(DATA FOR THIS TASK Opens)

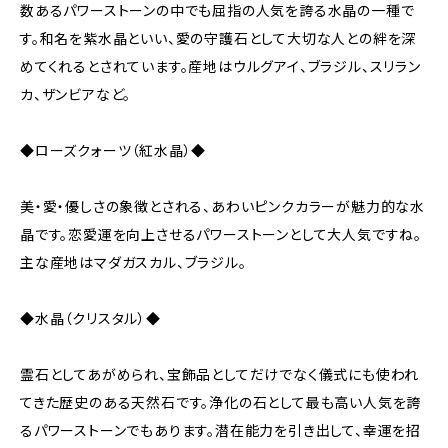
数あるパワーストーンの中でも屈指の人気を誇る水晶の一種で
す。和名を紫水晶といい、愛の守護石として大切な人との絆を深
めてくれるとされています。産地はウルグアイ、ブラジル、スリラン
カ、ザンビアなど。
◆ローズクォーツ（紅水晶）◆
美・愛・優しさの象徴とされる、あわいピンクカラーが魅力的な水
晶です。恋愛運を向上させるパワーストーンとして大人気ですね。
主な産地はマダガスカル、ブラジル。
◆水晶（クリスタル）◆
霊石としてあがめられ、宝飾品としてだけでなく儀式にも使われ
てきた歴史のある天然石です。浄化の石として最も高い人気を誇
るパワーストーンでもあります。潜在能力を引き出して、幸運を招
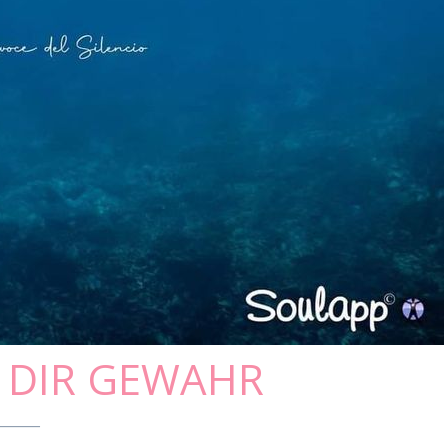
T DIR GEWAHR
______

(DATA FOR THIS TASK Closes)

EXERCISE INSTRUCTIONS: Report every line from the listing above where the string "ブラジル" can be found.

YOUR RESPONSE:
めてくれるとされています。産地はウルグアイ、ブラジル、スリラン
主な産地はマダガスカル、ブラジル。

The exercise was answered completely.